Die Gebäudereinigung - Berufsbild und Ausbildung

Die Gebäudereinigung - Berufsbild und Ausbildung

25 September 2020
 Kategorien: Reiningungsdienste, Blog


Gebäudereiniger haben ein sehr breites Aufgabenspektrum. Sie reinigen nicht nur Böden, sondern auch Fenster, Fassaden und Büroräume. Eben alles was unter den Begriff Gebäudereinigung fällt. Je nach Auftraggeber, stellt der Gebäudereiniger seine Reinigungsmittel zusammen und bespricht alle weiteren Schritte mit dem restlichen Team. Ist das Gebäude sehr groß, müssen nämlich gleich mehrere Gebäudereiniger antreten.

Unterhalts- und Baureinigung

Die häufigsten Arbeitsplätze von Gebäudereinigern sind unter anderem Büros, Schulen, Krankenhäusern oder Werkhallen. Doch auch in der Baureinigungen, die bei Neu- oder Umbauten anfallen, werden von Gebäudereinigern ausgeführt. Wer sich keine Arbeit in der Höhe vorstellen kann, sollte auf keinen Fall als Gebäudereiniger arbeiten. Fenster an Hochhäusern putzen fallen nämlich ebenfalls in das Aufgabengebiet eines solchen. Sind die Fenster von innen sauber, müssen sie natürlich auch noch von außen geputzt werden. Da dies an Hochhäusern gar nicht so einfach ist, werden Hebebühnen, Leitern und Gerüste eingesetzt. Außerdem muss sich der Gebäudereiniger immer mit einem speziellen Auffanggurt sichern, damit er im Notfall von diesem aufgefangen wird. Die Gebäudereinigung, bspw. von Arus Services GmbH, findet bei jedem Wetter statt, auch bei Schnee oder Regen. Durch diese Witterung leidet auch so manche Fassade, die ebenfalls von der Gebäudereinigung wieder sauber gemacht wird. Wie man hartnäckige Verschmutzungen von Außenwänden, Fenstern und Böden abbekommt, lernt der Gebäudereiniger in seiner Ausbildung und für jeden Bereich ist ein passender Reiniger vorhanden.

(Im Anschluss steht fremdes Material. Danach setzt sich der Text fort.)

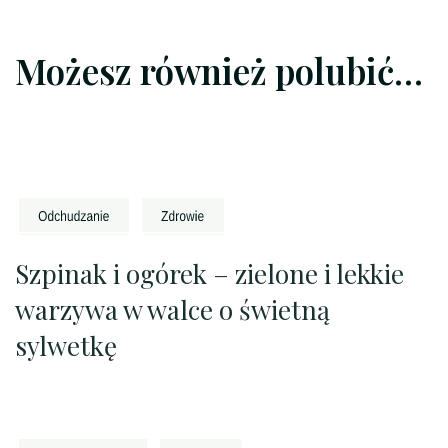
Możesz również polubić…
Szpinak i ogórek – zielone i lekkie
warzywa w walce o świetną
sylwetkę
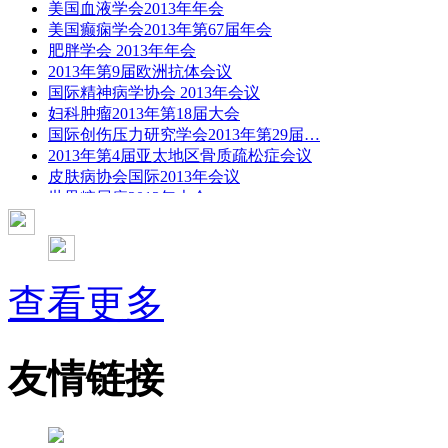
美国血液学会2013年年会
美国癫痫学会2013年第67届年会
肥胖学会 2013年年会
2013年第9届欧洲抗体会议
国际精神病学协会 2013年会议
妇科肿瘤2013年第18届大会
国际创伤压力研究学会2013年第29届…
2013年第4届亚太地区骨质疏松症会议
皮肤病协会国际2013年会议
世界糖尿病2013年大会
2013年国际成瘾性药年会
彭晓霞---诊断试验的Meta分析
武姗姗---累积Meta分析和TSA分析
孙凤---Network Meta分析
查看更多
杨智荣---Cochrane综述实战经验分享
杨祖耀---疾病频率资料的Meta分析
友情链接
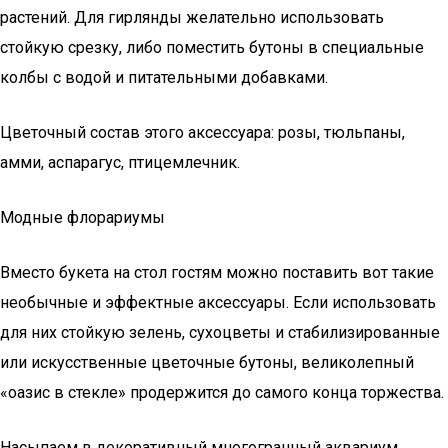
растений. Для гирлянды желательно использовать
стойкую срезку, либо поместить бутоны в специальные
колбы с водой и питательными добавками.
Цветочный состав этого аксессуара: розы, тюльпаны,
амми, аспарагус, птицемлечник.
Модные флорариумы
Вместо букета на стол гостям можно поставить вот такие
необычные и эффектные аксессуары. Если использовать
для них стойкую зелень, сухоцветы и стабилизированные
или искусственные цветочные бутоны, великолепный
«оазис в стекле» продержится до самого конца торжества.
Насыпаем в декоративный многогранный аквариум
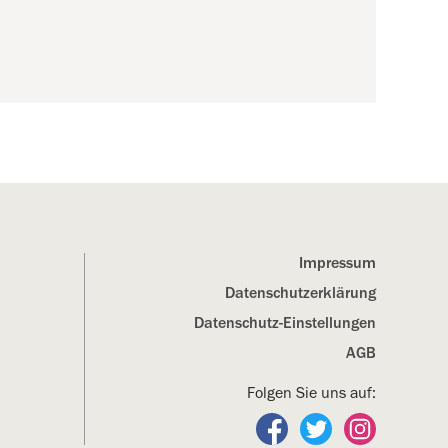
Impressum
Datenschutz­erklärung
Datenschutz-Einstellungen
AGB
Folgen Sie uns auf:
Folgen Sie uns auf Fa
Folgen Sie uns a
Folgen Sie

Die Ausbildung als Gebäudereiniger - schulisch und betrieblich

Wer schon immer gut in dem Fach Chemie war, wird es als Gebäudereiniger einfach haben. Man lernt die Inhaltsstoffe aller Reinigungsmittel kennen und wie man sie am hautschonendsten einsetzt. Während der Arbeit muss man oft auch Schutzkleidung und eine Schutzmaske tragen. Außerdem lernt man als Gebäudereiniger, wie man Dreck von Böden, Wänden, Decken und Fenstern löst, ohne diese zu beschädigen. Man mag es kaum glauben, aber auch Mathematik ist in der Ausbildung aus Gebäudereiniger gefragt. Flächenberechnung und Kalkulation ist ein Muss und außerdem muss man sich viel mit Preisen beschäftigen, weshalb man rechnen können muss.

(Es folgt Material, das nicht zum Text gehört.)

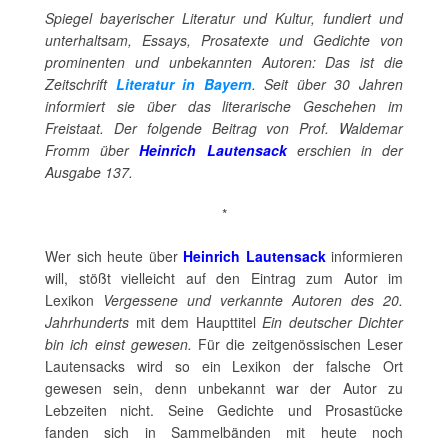
Spiegel bayerischer Literatur und Kultur, fundiert und
unterhaltsam, Essays, Prosatexte und Gedichte von
prominenten und unbekannten Autoren: Das ist die
Zeitschrift
Literatur in Bayern
. Seit über 30 Jahren
informiert sie über das literarische Geschehen im
Freistaat. Der folgende Beitrag von Prof. Waldemar
Fromm über
Heinrich Lautensack
erschien in der
Ausgabe 137.
*
Wer sich heute über
Heinrich Lautensack
informieren
will, stößt vielleicht auf den Eintrag zum Autor im
Lexikon
Vergessene und verkannte Autoren des 20.
Jahrhunderts
mit dem Haupttitel
Ein deutscher Dichter
bin ich
einst gewesen.
Für die zeitgenössischen Leser
Lautensacks wird so ein Lexikon der falsche Ort
gewesen sein, denn unbekannt war der Autor zu
Lebzeiten nicht. Seine Gedichte und Prosastücke
fanden sich in Sammelbänden mit heute noch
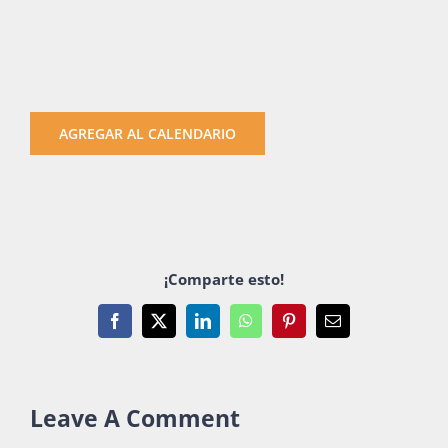
AGREGAR AL CALENDARIO
¡Comparte esto!
Facebook
X
LinkedIn
WhatsApp
Pinterest
Email
Leave A Comment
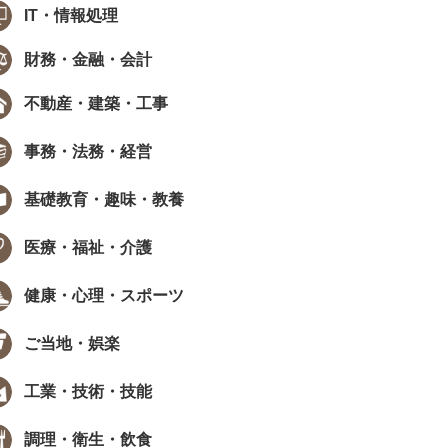
IT・情報処理
財務・金融・会計
不動産・建築・工事
事務・法務・経営
基礎教育・趣味・教養
医療・福祉・介護
健康・心理・スポーツ
ご当地・娯楽
工業・技術・技能
調理・衛生・飲食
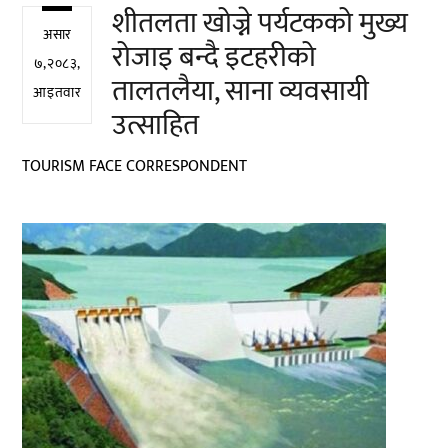
शीतलता खोज्ने पर्यटकको मुख्य
असार
रोजाइ बन्दै इटहरीको
७,२०८३,
तालतलैया, साना व्यवसायी
आइतवार
उत्साहित
TOURISM FACE CORRESPONDENT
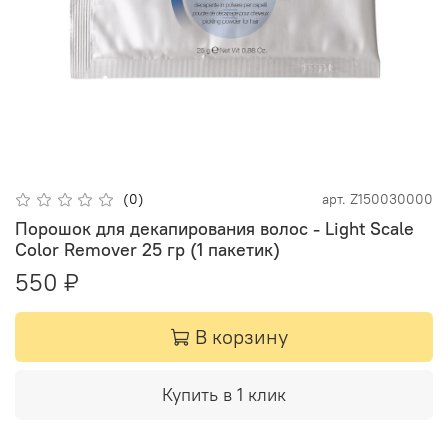
(0)
арт.
Z150030000
Порошок для декапирования волос - Light Scale
Color Remover 25 гр (1 пакетик)
550 ₽
В корзину
Купить в 1 клик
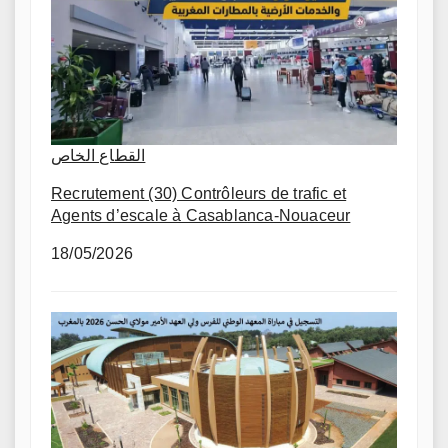
القطاع الخاص
Recrutement (30) Contrôleurs de trafic et
Agents d’escale à Casablanca-Nouaceur
18/05/2026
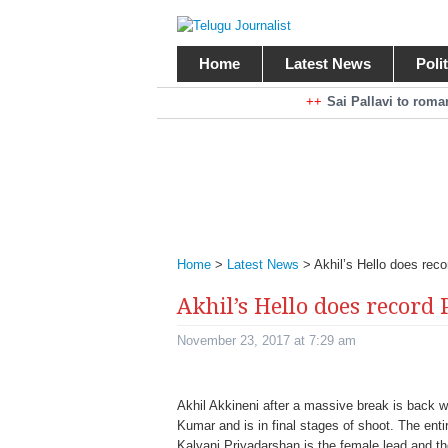
Home
Latest News
Poli
Braking News
Sai Pallavi to rom
Kiara Advani to r
Mohan Babu turns antagonist for M
Sarileru Neekevvaru 23 Days Worldw
Home
>
Latest News
>
Akhil’s Hello does rec
Akhil’s Hello does record 
November 23, 2017 at 7:29 am
Akhil Akkineni after a massive break is back wi
Kumar and is in final stages of shoot. The enti
Kalyani Priyadarshan is the female lead and th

Die betriebliche Ausbildung ist erst einmal nicht ganz so anspruchsvoll, denn man bekommt in der Regel erst einmal einfache Arbeiten zugeteilt, welche sich nach und nach steigern. Man fährt mit bereits geschultem Personal mit und kann sich die ersten Arbeitsschritte abschauen. Dies bedeutet aber nicht, dass die betriebliche Ausbildung langweilig ist. Ganz im Gegenteil, denn bereits ab dem zweiten Lehrjahr führt man Aufträge von Kunden ganz alleine aus. Man lernt dabei, die Arbeitsschritte selbst zu planen und spezifisch auf Kundenwünsche einzugehen. Ab dem dritten Lehrjahr, weiß man genau welcher Reiniger in welcher Menge für die jeweiligen Untergründe zu verwenden ist und wieviel Zeit für die jeweilige Reinigung eingeplant werden muss.